A 41-year-old woman presents to her primary care provider complaining of fatigue and an unintentional 7-lb weight loss occurring over 2 weeks. The patient denies recent travel, changes in her diet, or the addition of any new supplements or over-the-counter medications. She reports increased thirst and hunger but no fever, chills, or night sweats. She has experienced no changes in her bowel or bladder habits, nor has she had any nausea, vomiting, or abdominal pain. She also reports no palpitations or tachycardia, and no psychological symptoms, such as depression or anxiety.
The patient has a history of autoimmune thyroid disease (Hashimoto thyroiditis) and seasonal allergies. She reports recent uveitis of her right eye that resolved with treatment. She has no surgical history. Her medications include levothyroxine 112 mcg/d and loratadine 10 mg as needed. She is up to date with recommended health maintenance and annual wellness checks.
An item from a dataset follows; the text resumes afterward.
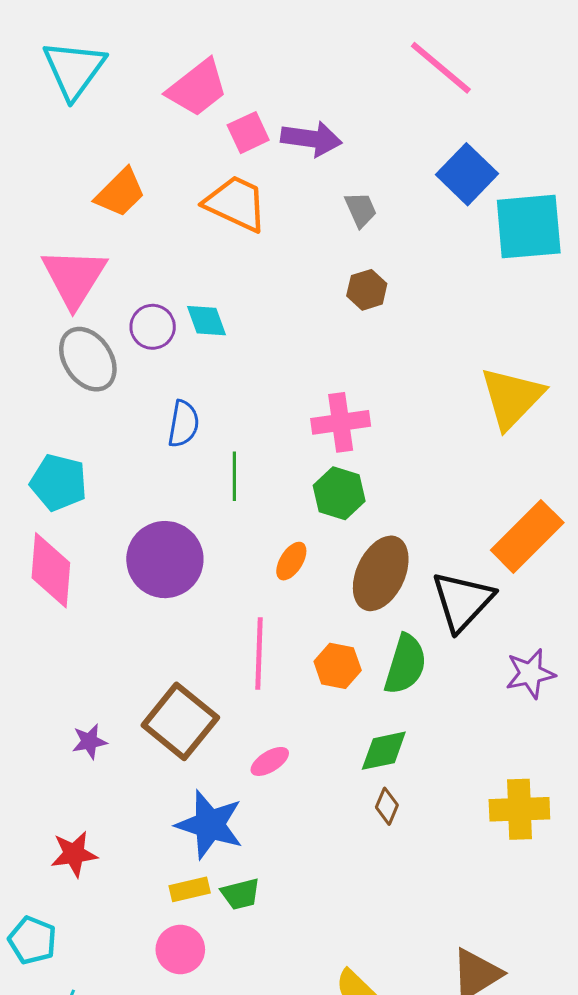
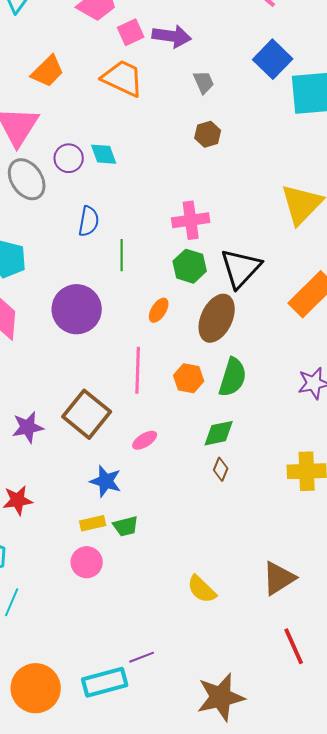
black triangle: (462, 601) -> (241, 268), moved
purple star: (89, 741) -> (28, 427), size x1.4
blue star: (210, 825) -> (106, 481), size x0.7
Her family history is significant for Graves disease in her maternal grandfather and Hashimoto thyroiditis in her mother and 2 maternal aunts. She has no family history of diabetes, cardiovascular disease, or cancer.
Physical examination reveals a healthy woman in no apparent distress, with moist mucous membranes, no palpable thyroid mass or nodule, a regular heart rate and rhythm, and clear lung sounds. Her abdomen is soft and nontender, with positive bowel sounds in all quadrants. Laboratory tests indicate the patient is biochemically euthyroid, with unremarkable complete blood cell count and comprehensive metabolic panel except for increased nonfasting glucose level at 324 mg/dL and increased glycated hemoglobin (HbA1c) at 12.1% (Table 1).
The patient is diagnosed with type 2 diabetes (T2D) and started on metformin 500 mg twice a day, with the dosage increase to 1000 mg twice a day after 1 week, and insulin glargine 20 units every evening, titrating up by 2 units every other night to a goal fasting blood sugar level between 80 and 130 mg/dL. She is advised about lifestyle modifications including a healthy diet and exercise regimen, provided with a glucometer and logbook, and asked to check her fasting blood glucose level daily.
She returns to the clinic 4 weeks later on her current dose of insulin glargine (22 units) and reports documenting fasting blood glucose levels between 70 to 150 mg/dL. She notes that she gained 3 lb and her fatigue, appetite, and thirst decreased. The patient reports that she does not feel comfortable with her diagnosis and requests referral to an endocrinologist.
The patient undergoes evaluation by an endocrinologist, who orders a pancreatic islet cell autoantibody panel and C-peptide level. Test results are reported as positive for glutamic acid decarboxylase autoantibody (GAD65) at a level of 0.06 nmol/L (normal is <0.02 nmol/L), and the patient is determined to have a low-normal fasting C-peptide level of 1.0 ng/mL (range, 0.8-3.6 ng/mL). Based on these results, she is diagnosed with latent autoimmune diabetes in adults (LADA), a form of type 1 diabetes (T1D).
Metformin is discontinued, and she is started on a glucagon-like peptide-1 (GLP-1) receptor agonist and continued on insulin glargine 18 units nightly. Three months after the patient’s initial diagnosis, her HbA1c level decreased to 5.8%. Due to some preserved β-cell function, she is able to use only basal insulin and the GLP-1 receptor agonist for the next 8 months, at which time she is switched to intensive basal-bolus therapy via an insulin pump when her HbA1c increases to 7.8%.
With this regimen, she has kept her HbA1c in the 6.5% to 7.8 % range for the past 3 years and does not have any diabetes complications.